2019. szeptember 15. - Kacsuk Zoltán oktatást tart a Japánban megrendezendő POLTEXT konferencia “Tutorial Day”-én

Kacsuk Zoltán tudományos fokozatát a kiotói Kyoto Seika University-n szerezte. Jelenleg a Japanese Visual Media Graph project posztdoktori kutatója a Stuttgart Media University Alkalmazott Mesterséges Intelligencia Tanszékén, illetve a Társadalomtudományi Kutatóközpont Politikatudományi Intézete Kormányzás és Közpolitika Osztályának tudományos munkatársa.


Az előadás leírása angolul a következő:

earning with Apache Spark
Zoltán Kacsuk

Apache Spark is currently one of the most popular open-source cluster-computing frameworks. With its Machine Learning Library (MLlib) it supports the easy scaling of a range of feature extraction and machine learning tasks commonly employed in text mining.

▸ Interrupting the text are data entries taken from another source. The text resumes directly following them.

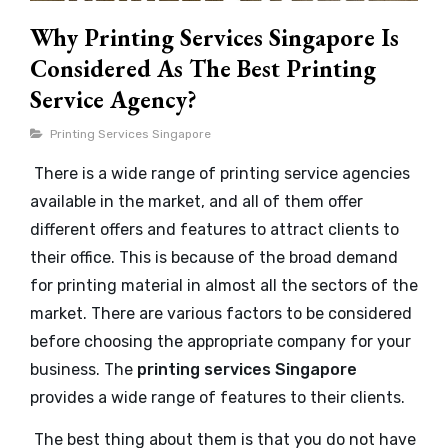
Why Printing Services Singapore Is
Considered As The Best Printing
Service Agency?
Categories
Printing Services Singapore
There is a wide range of printing service agencies
available in the market, and all of them offer
different offers and features to attract clients to
their office. This is because of the broad demand
for printing material in almost all the sectors of the
market. There are various factors to be considered
before choosing the appropriate company for your
business. The
printing services Singapore
provides a wide range of features to their clients.
The best thing about them is that you do not have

Furthermore, it works with both Python and R.

The tutorial will first cover the basics of using an Apache Spark cluster for text mining and machine learning, and will then provide a walk-through of the text classification solution developed within the framework of the Hungarian leg of the Comparative Agendas Project – with the support of the MTA SZTAKI Cloud team – as a use case example of the possibilities opened up by the increased speed offered by parallel computing.

The tutorial will address among other things: a) configuring the Apache Spark cluster, b) using a Hadoop Distributed File System with the cluster, c) operating the cluster via an RStudio Server and sparklyr (the Spark interface for R developed by RStudio), and d) the differences in available functionality of the Machine Learning Library for sparklyr, SparkR (the R API developed by Apache Spark) and PySpark (the Python API for Spark).

For the participants

The easiest way to follow along with the tutorial will be to have an activated Google Cloud account (the free trial version will be enough). Another option is to have an Ubuntu 18.04 system on a multi-core/cpu (4+ cores/cpus) machine available either on hand or remotely via ssh with root privileges and internet connectivity.